* _Task objective_:
Every record that follows should be written out word for word; the pictures stay out.

* _Record extracts_:
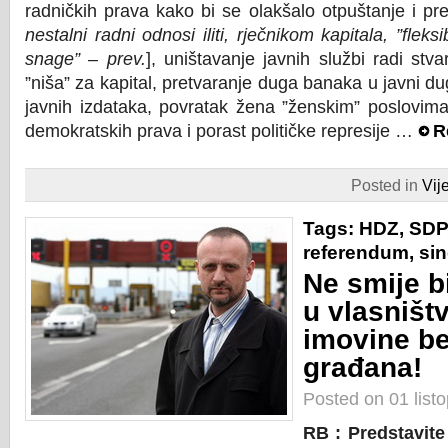
radničkih prava kako bi se olakšalo otpuštanje i pre
nestalni radni odnosi iliti, rječnikom kapitala, ”fleksi
snage” – prev.
], uništavanje javnih službi radi stv
”niša” za kapital, pretvaranje duga banaka u javni dug
javnih izdataka, povratak žena ”ženskim” poslovima
demokratskih prava i porast političke represije …
R
Posted in
Vije
Tags:
HDZ
,
SDP
referendum
,
sin
Ne smije b
u vlasništ
imovine be
građana!
Posted on 01 list
RB : Predstavite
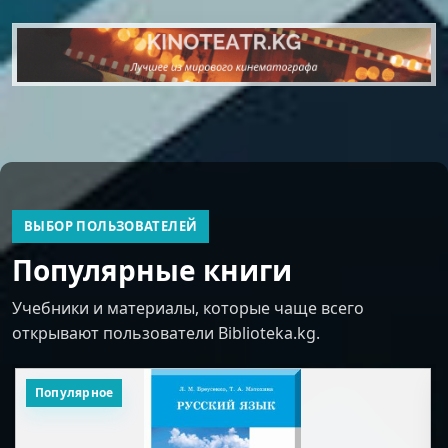
ВЫБОР ПОЛЬЗОВАТЕЛЕЙ
Популярные книги
Учебники и материалы, которые чаще всего
открывают пользователи Biblioteka.kg.
Популярное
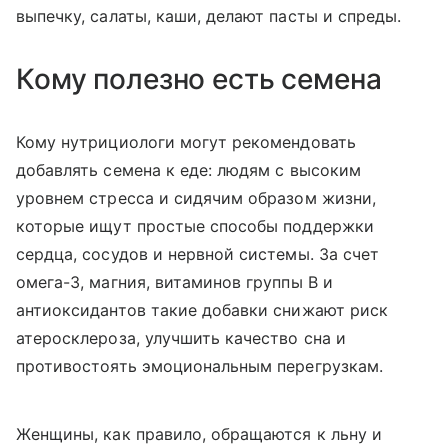
выпечку, салаты, каши, делают пасты и спреды.
Кому полезно есть семена
Кому нутрициологи могут рекомендовать
добавлять семена к еде: людям с высоким
уровнем стресса и сидячим образом жизни,
которые ищут простые способы поддержки
сердца, сосудов и нервной системы. За счет
омега-3, магния, витаминов группы В и
антиоксидантов такие добавки снижают риск
атеросклероза, улучшить качество сна и
противостоять эмоциональным перегрузкам.
Женщины, как правило, обращаются к льну и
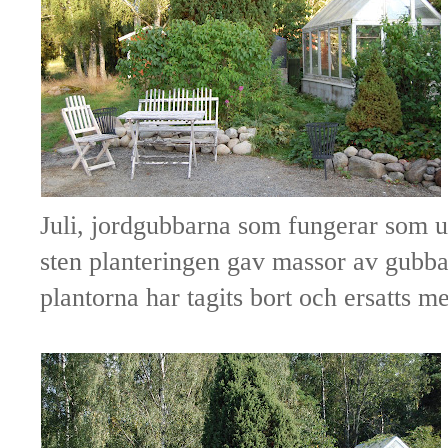
Juli, jordgubbarna som fungerar som u
sten planteringen gav massor av gubb
plantorna har tagits bort och ersatts m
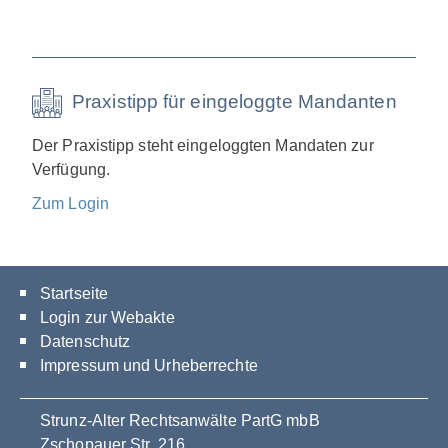
Praxistipp für eingeloggte Mandanten
Der Praxistipp steht eingeloggten Mandaten zur
Verfügung.
Zum Login
Startseite
Login zur Webakte
Datenschutz
Impressum und Urheberrechte
Strunz-Alter Rechtsanwälte PartG mbB
Zschopauer Str. 216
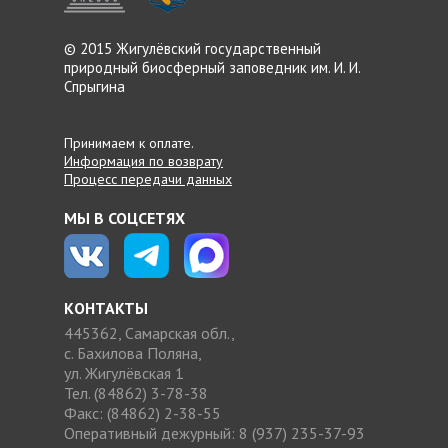
© 2015 Жигулёвский
государственный
природный
биосферный заповедник
им. И. И.
Спрыгина
Принимаем к оплате.
Информация по возврату
Процесс передачи данных
МЫ В СОЦСЕТЯХ
КОНТАКТЫ
445362, Самарская обл.,
с. Бахилова Поляна,
ул. Жигулёвская 1
Тел. (84862) 3-78-38
Факс: (84862) 2-38-55
Оперативный дежурный: 8 (937) 235-37-93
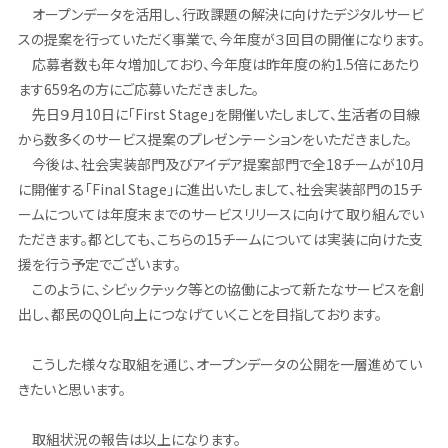
オープンデータを活用し、行政課題の解決に向けたデジタルサービ
スの提案を行っていただく事業で、今年度が３回目の開催になります。
応募者数も年々増加しており、今年度は昨年度の約1.5倍にあたり
ます659名の方にご応募いただきました。
先日９月10日に「First Stage」を開催いたしまして、生活者の目線
から数多くのサービス提案のプレゼンテーションをいただきました。
今後は、社会実装部門及びアイデア提案部門で全18チームが10月
に開催する「Final Stage」に進出いたしまして、社会実装部門の15チ
ームについては年度末までのサービスリリースに向けて取り組んでい
ただきます。都としても、こちらの15チームについては実装に向けた支
援を行う予定でございます。
このように、シビックテック等との協働によって新たなサービスを創
出し、都民のQOL向上につなげていくことを目指しております。
こうした様々な取組を通じ、オープンデータの公開を一層進めてい
きたいと思います。
取組状況の報告は以上になります。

* _Task result_:
radničkih prava kako bi se olakšalo otpuštanje i pre
nestalni radni odnosi iliti, rječnikom kapitala, ”fleksi
snage” – prev.
], uništavanje javnih službi radi stv
”niša” za kapital, pretvaranje duga banaka u javni dug
javnih izdataka, povratak žena ”ženskim” poslovima
demokratskih prava i porast političke represije …
R
Posted in
Vije
Tags:
HDZ
,
SDP
referendum
,
sin
Ne smije b
u vlasništ
imovine be
građana!
Posted on 01 list
RB : Predstavite
ВЫБОР ПОЛЬЗОВАТЕЛЕЙ
Популярные книги
Учебники и материалы, которые чаще всего
открывают пользователи Biblioteka.kg.
Популярное
выпечку, салаты, каши, делают пасты и спреды.
Кому полезно есть семена
Кому нутрициологи могут рекомендовать
добавлять семена к еде: людям с высоким
уровнем стресса и сидячим образом жизни,
которые ищут простые способы поддержки
сердца, сосудов и нервной системы. За счет
омега-3, магния, витаминов группы В и
антиоксидантов такие добавки снижают риск
атеросклероза, улучшить качество сна и
противостоять эмоциональным перегрузкам.
Женщины, как правило, обращаются к льну и
Juli, jordgubbarna som fungerar som u
sten planteringen gav massor av gubb
plantorna har tagits bort och ersatts m
Praxistipp für eingeloggte Mandanten
Der Praxistipp steht eingeloggten Mandaten zur
Verfügung.
Zum Login
Startseite
Login zur Webakte
Datenschutz
Impressum und Urheberrechte
Strunz-Alter Rechtsanwälte PartG mbB
Zschopauer Str. 216
© 2015 Жигулёвский
государственный
природный
биосферный заповедник
им. И. И.
Спрыгина
Принимаем к оплате.
Информация по возврату
Процесс передачи данных
МЫ В СОЦСЕТЯХ
КОНТАКТЫ
445362, Самарская обл.,
с. Бахилова Поляна,
ул. Жигулёвская 1
Тел. (84862) 3-78-38
Факс: (84862) 2-38-55
Оперативный дежурный: 8 (937) 235-37-93
オープンデータを活用し、行政課題の解決に向けたデジタルサービ
スの提案を行っていただく事業で、今年度が３回目の開催になります。
応募者数も年々増加しており、今年度は昨年度の約1.5倍にあたり
ます659名の方にご応募いただきました。
先日９月10日に「First Stage」を開催いたしまして、生活者の目線
から数多くのサービス提案のプレゼンテーションをいただきました。
今後は、社会実装部門及びアイデア提案部門で全18チームが10月
に開催する「Final Stage」に進出いたしまして、社会実装部門の15チ
ームについては年度末までのサービスリリースに向けて取り組んでい
ただきます。都としても、こちらの15チームについては実装に向けた支
援を行う予定でございます。
このように、シビックテック等との協働によって新たなサービスを創
出し、都民のQOL向上につなげていくことを目指しております。
こうした様々な取組を通じ、オープンデータの公開を一層進めてい
きたいと思います。
取組状況の報告は以上になります。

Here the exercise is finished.